§ **PROBLEM**: Check every line of the data below for "https". Copy each one that has it.

:: RECORDS PROVIDED

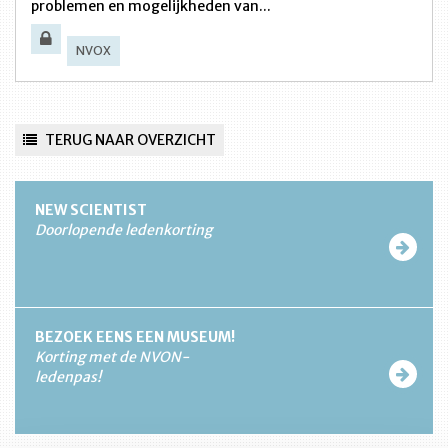
problemen en mogelijkheden van...
NVOX
TERUG NAAR OVERZICHT
NEW SCIENTIST
Doorlopende ledenkorting
BEZOEK EENS EEN MUSEUM!
Korting met de NVON-
ledenpas!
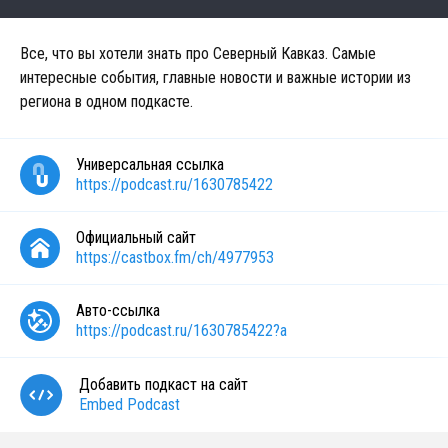
Все, что вы хотели знать про Северный Кавказ. Самые
интересные события, главные новости и важные истории из
региона в одном подкасте.
Универсальная ссылка
https://podcast.ru/1630785422
Официальный сайт
https://castbox.fm/ch/4977953
Авто-ссылка
https://podcast.ru/1630785422?a
Добавить подкаст на сайт
Embed Podcast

::::

§ **SOLUTION TO THIS TASK**:
https://podcast.ru/1630785422
https://castbox.fm/ch/4977953
https://podcast.ru/1630785422?a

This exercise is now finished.